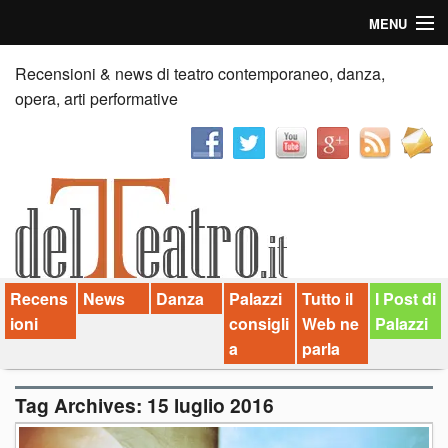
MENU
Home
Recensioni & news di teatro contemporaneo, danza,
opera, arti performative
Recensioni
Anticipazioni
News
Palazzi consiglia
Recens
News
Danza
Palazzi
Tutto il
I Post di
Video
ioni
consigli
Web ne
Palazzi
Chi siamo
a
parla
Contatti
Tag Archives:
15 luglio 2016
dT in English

==

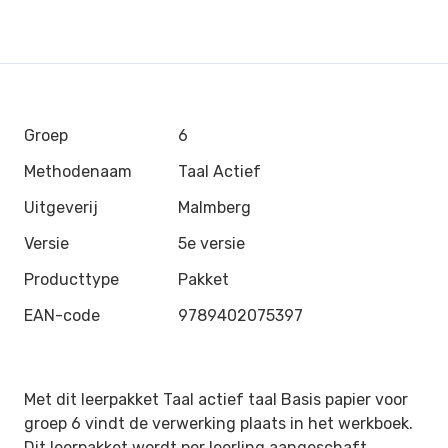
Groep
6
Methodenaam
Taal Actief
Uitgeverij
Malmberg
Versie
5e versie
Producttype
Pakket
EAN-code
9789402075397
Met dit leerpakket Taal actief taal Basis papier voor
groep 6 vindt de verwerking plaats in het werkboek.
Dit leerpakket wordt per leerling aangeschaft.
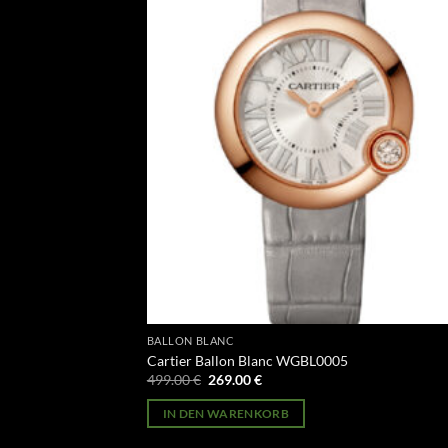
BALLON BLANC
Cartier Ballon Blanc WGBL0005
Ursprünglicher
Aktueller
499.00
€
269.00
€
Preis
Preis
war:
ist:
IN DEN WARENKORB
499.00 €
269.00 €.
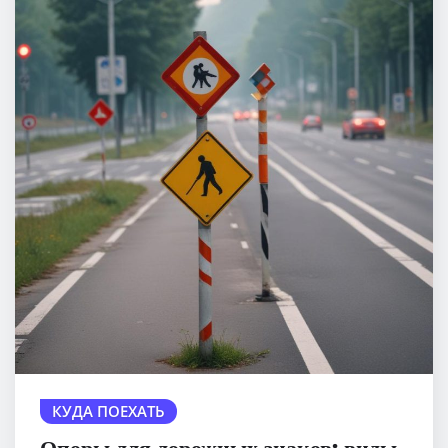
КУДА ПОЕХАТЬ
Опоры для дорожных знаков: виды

* * *

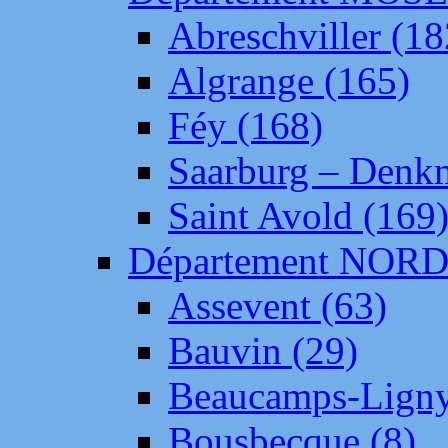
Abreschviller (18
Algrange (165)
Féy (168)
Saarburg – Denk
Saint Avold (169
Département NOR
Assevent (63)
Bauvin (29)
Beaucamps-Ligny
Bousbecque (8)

■ Exercise description ■
Check each line above for "leerpakket" and return the ones that have it.

■ Problem solution ■
Met dit leerpakket Taal actief taal Basis papier voor
Dit leerpakket wordt per leerling aangeschaft.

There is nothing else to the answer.